Exercise data

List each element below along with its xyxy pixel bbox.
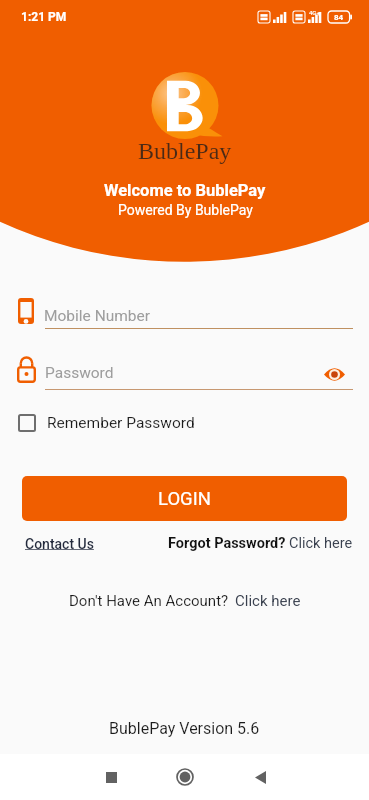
button[interactable]: Password [45, 361, 320, 379]
button[interactable]: LOGIN [22, 476, 347, 521]
button[interactable]: Mobile Number [18, 298, 353, 324]
staticText: Powered By BublePay [118, 202, 253, 218]
staticText: Remember Password [47, 414, 195, 432]
staticText: Password [45, 364, 114, 382]
staticText: Welcome to BublePay [104, 181, 266, 200]
staticText: Don't Have An Account? [69, 592, 229, 610]
staticText: LOGIN [158, 488, 211, 510]
button[interactable]: Click here [235, 592, 301, 610]
button[interactable]: Back [242, 759, 278, 795]
staticText: 4G+ [309, 9, 320, 16]
button[interactable]: Contact Us [25, 536, 94, 552]
staticText: BublePay [138, 138, 232, 165]
staticText: 84 [334, 13, 344, 22]
button[interactable]: Home [167, 759, 203, 795]
button[interactable]: Remember Password [18, 410, 195, 435]
button[interactable]: Recents [93, 759, 129, 795]
button[interactable]: Click here [289, 535, 353, 552]
button[interactable]: Show password [320, 356, 348, 383]
staticText: BublePay Version 5.6 [109, 719, 260, 738]
staticText: Forgot Password? [168, 535, 286, 552]
staticText: 1:21 PM [21, 10, 67, 24]
staticText: Mobile Number [44, 307, 151, 325]
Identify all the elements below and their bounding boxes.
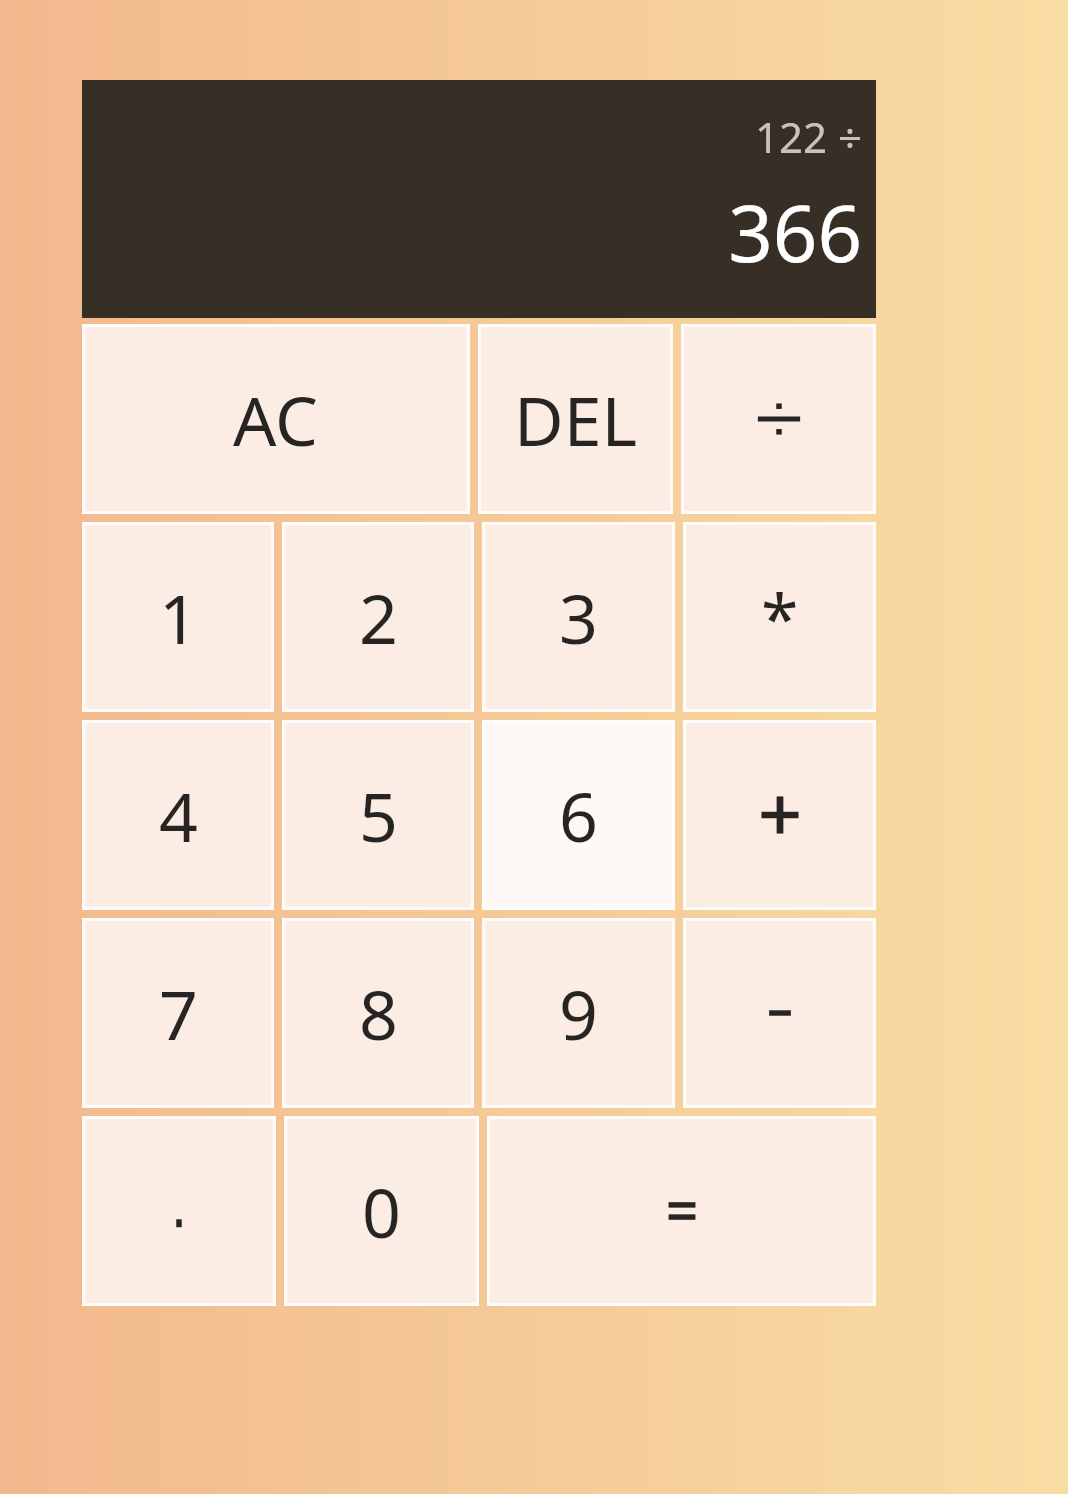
button[interactable]: 4 [82, 720, 274, 910]
button[interactable]: 0 [284, 1116, 479, 1306]
button[interactable]: Equals [487, 1116, 876, 1306]
button[interactable]: Add [683, 720, 876, 910]
staticText: 6 [559, 769, 598, 862]
staticText: 0 [362, 1165, 401, 1258]
button[interactable]: AC [82, 324, 470, 514]
staticText: 3 [559, 571, 598, 664]
staticText: 4 [159, 769, 198, 862]
staticText: AC [233, 373, 319, 466]
staticText: 8 [359, 967, 398, 1060]
button[interactable]: 3 [482, 522, 675, 712]
button[interactable]: Decimal point [82, 1116, 276, 1306]
button[interactable]: Subtract [683, 918, 876, 1108]
staticText: 366 [728, 179, 862, 285]
button[interactable]: 8 [282, 918, 474, 1108]
button[interactable]: 7 [82, 918, 274, 1108]
staticText: 5 [359, 769, 398, 862]
staticText: 122 ÷ [754, 108, 862, 165]
button[interactable]: Multiply [683, 522, 876, 712]
button[interactable]: Divide [681, 324, 876, 514]
button[interactable]: 6 [482, 720, 675, 910]
button[interactable]: 5 [282, 720, 474, 910]
staticText: 9 [559, 967, 598, 1060]
button[interactable]: 2 [282, 522, 474, 712]
staticText: 1 [159, 571, 198, 664]
staticText: DEL [514, 373, 638, 466]
button[interactable]: 9 [482, 918, 675, 1108]
staticText: * [761, 571, 799, 635]
button[interactable]: DEL [478, 324, 673, 514]
staticText: 2 [359, 571, 398, 664]
button[interactable]: 1 [82, 522, 274, 712]
staticText: 7 [159, 967, 198, 1060]
button[interactable]: 122 ÷ [82, 80, 876, 318]
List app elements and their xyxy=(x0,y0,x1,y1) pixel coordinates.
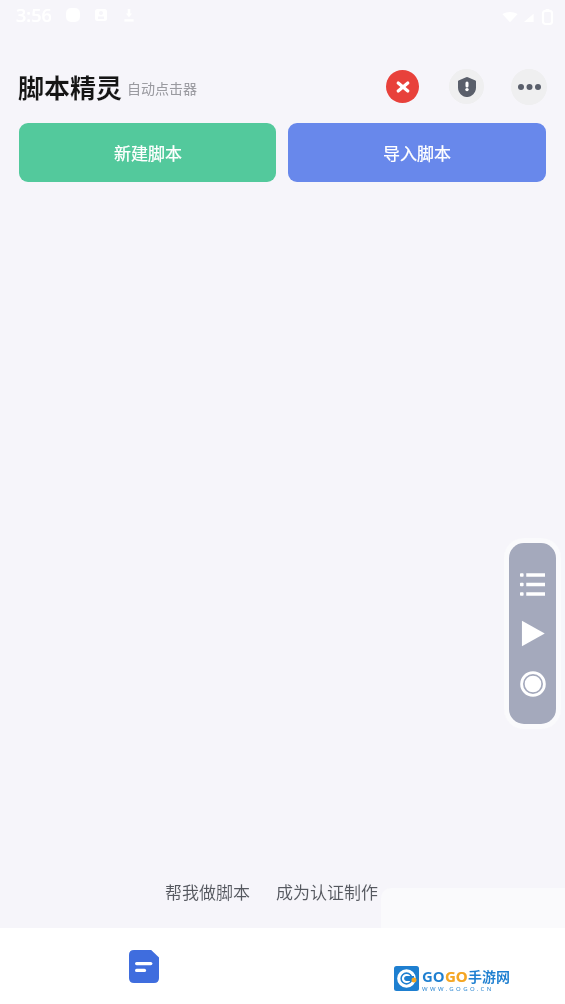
staticText: 脚本精灵 xyxy=(18,68,123,106)
staticText: 3:56 xyxy=(16,3,52,28)
staticText: 手游网 xyxy=(468,966,510,986)
button[interactable]: 新建脚本 xyxy=(19,123,276,182)
staticText: 导入脚本 xyxy=(383,140,451,165)
button[interactable]: 帮我做脚本 xyxy=(160,874,255,909)
button[interactable]: Script list xyxy=(515,568,550,600)
staticText: GO xyxy=(422,966,445,986)
staticText: GO xyxy=(445,966,468,986)
button[interactable]: Stop xyxy=(386,70,419,103)
staticText: 帮我做脚本 xyxy=(165,879,250,904)
button[interactable]: Security xyxy=(449,69,484,104)
button[interactable]: 导入脚本 xyxy=(288,123,546,182)
button[interactable]: 成为认证制作 xyxy=(271,874,383,909)
button[interactable]: Record xyxy=(515,667,550,701)
staticText: WWW.GOGO.CN xyxy=(422,985,494,993)
button[interactable]: Play xyxy=(515,615,550,651)
button[interactable]: Scripts xyxy=(128,948,160,984)
staticText: 自动点击器 xyxy=(127,78,197,98)
button[interactable]: More options xyxy=(511,69,547,105)
staticText: 成为认证制作 xyxy=(276,879,378,904)
staticText: 新建脚本 xyxy=(114,140,182,165)
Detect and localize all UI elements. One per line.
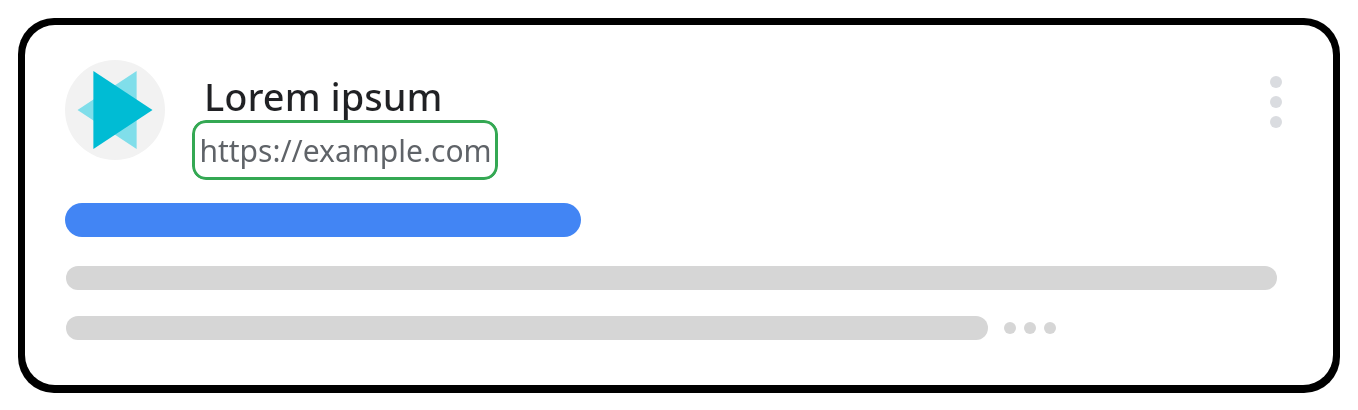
button[interactable]: https://example.com <box>192 120 498 180</box>
staticText: https://example.com <box>199 130 492 171</box>
button[interactable]: App icon <box>65 60 165 160</box>
button[interactable]: More options <box>1253 60 1299 130</box>
button[interactable] <box>65 203 581 237</box>
staticText: Lorem ipsum <box>204 70 443 122</box>
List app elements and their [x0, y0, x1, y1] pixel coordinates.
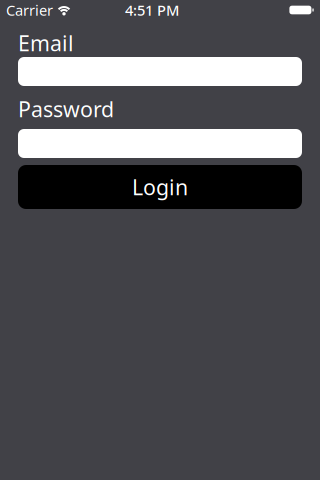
staticText: 4:51 PM: [125, 0, 179, 20]
staticText: Carrier: [6, 0, 53, 20]
staticText: Password: [18, 95, 114, 123]
button[interactable]: Login: [18, 165, 302, 209]
staticText: Login: [132, 173, 188, 201]
button[interactable]: Password: [18, 129, 302, 158]
staticText: Email: [18, 29, 74, 57]
button[interactable]: Email: [18, 57, 302, 86]
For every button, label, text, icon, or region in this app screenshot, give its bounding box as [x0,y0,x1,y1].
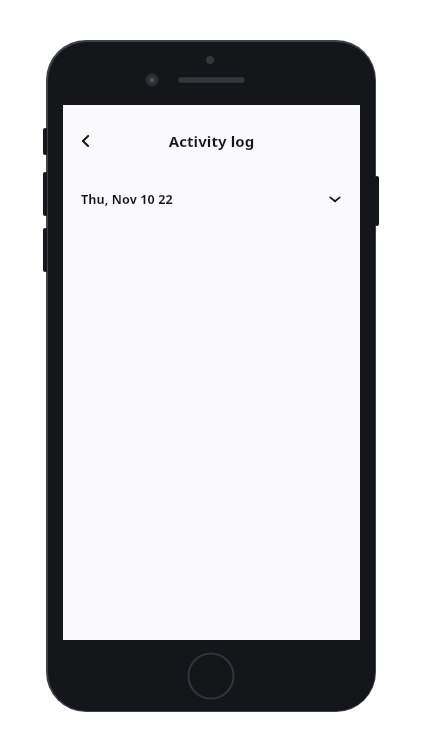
other: Home [187,652,235,700]
staticText: Activity log [63,131,360,151]
button[interactable]: Thu, Nov 10 22 [63,179,360,219]
button[interactable]: Back [69,124,103,158]
staticText: Thu, Nov 10 22 [81,191,173,208]
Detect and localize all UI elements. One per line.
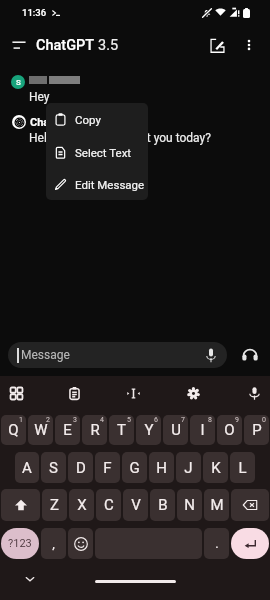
staticText: N — [184, 496, 195, 514]
staticText: I — [200, 421, 205, 439]
button[interactable]: M — [204, 489, 229, 521]
staticText: Q — [8, 421, 19, 439]
button[interactable]: Copy — [46, 103, 148, 136]
button[interactable]: Select Text — [46, 136, 148, 169]
staticText: 5 — [127, 416, 131, 424]
staticText: F — [103, 459, 112, 477]
button[interactable]: J — [176, 452, 201, 483]
button[interactable]: Apps — [3, 380, 29, 406]
staticText: 3 — [73, 416, 77, 424]
button[interactable]: R — [82, 415, 107, 445]
staticText: Select Text — [75, 146, 132, 159]
button[interactable]: ?123 — [1, 528, 39, 559]
button[interactable]: , — [41, 528, 66, 559]
staticText: T — [117, 421, 126, 439]
button[interactable]: Hide keyboard — [20, 569, 40, 589]
button[interactable]: Q — [1, 415, 26, 445]
staticText: U — [171, 421, 181, 439]
button[interactable]: Voice input — [202, 346, 220, 364]
staticText: O — [224, 421, 235, 439]
staticText: D — [76, 459, 86, 477]
button[interactable]: Backspace — [231, 489, 269, 521]
button[interactable]: C — [96, 489, 121, 521]
staticText: 6 — [154, 416, 158, 424]
staticText: 3.5 — [98, 37, 119, 54]
staticText: V — [131, 496, 141, 514]
staticText: 7 — [181, 416, 185, 424]
button[interactable]: Text editing — [120, 380, 146, 406]
staticText: ChatGPT — [30, 116, 75, 129]
button[interactable]: B — [150, 489, 175, 521]
staticText: , — [52, 536, 55, 551]
staticText: E — [63, 421, 72, 439]
button[interactable]: Message — [8, 342, 227, 368]
button[interactable]: Voice conversation — [238, 343, 262, 367]
staticText: J — [184, 459, 193, 477]
staticText: A — [22, 459, 32, 477]
button[interactable]: G — [122, 452, 147, 483]
staticText: 9 — [235, 416, 239, 424]
button[interactable]: Emoji — [68, 528, 93, 559]
button[interactable]: Voice input — [241, 380, 267, 406]
button[interactable]: Y — [136, 415, 161, 445]
staticText: S — [49, 459, 58, 477]
button[interactable]: New chat — [203, 31, 231, 59]
staticText: Hello! How can I assist you today? — [29, 131, 211, 145]
button[interactable]: N — [177, 489, 202, 521]
staticText: M — [210, 496, 224, 514]
button[interactable]: A — [15, 452, 39, 483]
button[interactable]: I — [190, 415, 215, 445]
button[interactable]: U — [163, 415, 188, 445]
staticText: 2 — [46, 416, 50, 424]
button[interactable]: Clipboard — [61, 380, 87, 406]
staticText: 8 — [208, 416, 212, 424]
button[interactable]: Enter — [231, 528, 269, 559]
button[interactable]: T — [109, 415, 134, 445]
staticText: Copy — [75, 113, 101, 126]
staticText: R — [90, 421, 100, 439]
staticText: Hey — [29, 90, 50, 104]
staticText: K — [211, 459, 221, 477]
staticText: . — [215, 536, 219, 551]
staticText: 4 — [100, 416, 104, 424]
button[interactable]: D — [68, 452, 93, 483]
button[interactable]: W — [28, 415, 53, 445]
staticText: P — [252, 421, 262, 439]
staticText: Y — [144, 421, 154, 439]
staticText: W — [34, 421, 48, 439]
staticText: 11:36 — [22, 7, 47, 18]
button[interactable]: O — [217, 415, 242, 445]
staticText: Message — [21, 348, 70, 362]
button[interactable]: V — [123, 489, 148, 521]
staticText: X — [77, 496, 87, 514]
staticText: L — [238, 459, 247, 477]
button[interactable]: F — [95, 452, 120, 483]
button[interactable]: Z — [42, 489, 67, 521]
staticText: Z — [50, 496, 59, 514]
staticText: 1 — [19, 416, 23, 424]
button[interactable]: H — [149, 452, 174, 483]
button[interactable]: P — [244, 415, 269, 445]
button[interactable]: S — [41, 452, 66, 483]
button[interactable]: X — [69, 489, 94, 521]
staticText: B — [158, 496, 168, 514]
staticText: S — [16, 78, 21, 87]
staticText: H — [156, 459, 167, 477]
staticText: G — [129, 459, 140, 477]
staticText: Edit Message — [75, 178, 145, 191]
button[interactable]: . — [204, 528, 229, 559]
button[interactable]: More options — [235, 31, 263, 59]
button[interactable]: L — [230, 452, 255, 483]
staticText: 0 — [262, 416, 266, 424]
button[interactable]: E — [55, 415, 80, 445]
staticText: C — [104, 496, 114, 514]
button[interactable]: Edit Message — [46, 169, 148, 200]
staticText: ?123 — [8, 537, 32, 550]
button[interactable]: K — [203, 452, 228, 483]
button[interactable]: Open navigation menu — [6, 32, 32, 58]
button[interactable]: Shift — [1, 489, 40, 521]
button[interactable]: Keyboard settings — [180, 380, 206, 406]
staticText: ChatGPT — [36, 37, 98, 54]
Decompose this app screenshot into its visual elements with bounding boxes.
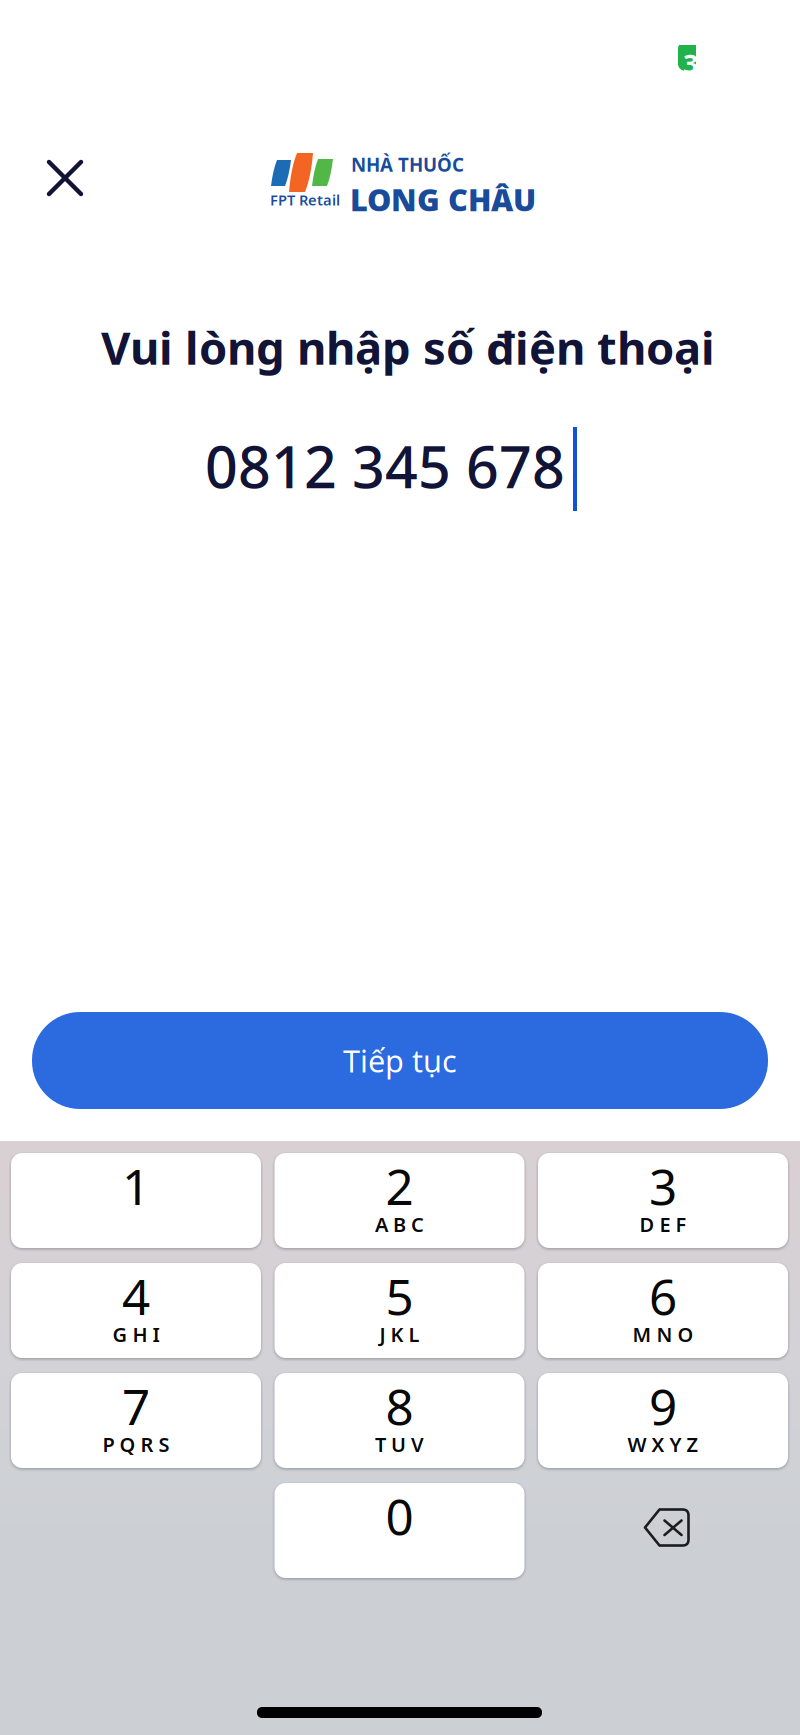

Work instructions
Every line above that holds the string "their" should be returned.

Reply to the exercise
Identify all the elements below and their bounding boxes.
List app elements and their xyxy=(x0,y0,x1,y1) pixel coordinates.
List app elements and their [x0, y0, x1, y1] pixel coordinates.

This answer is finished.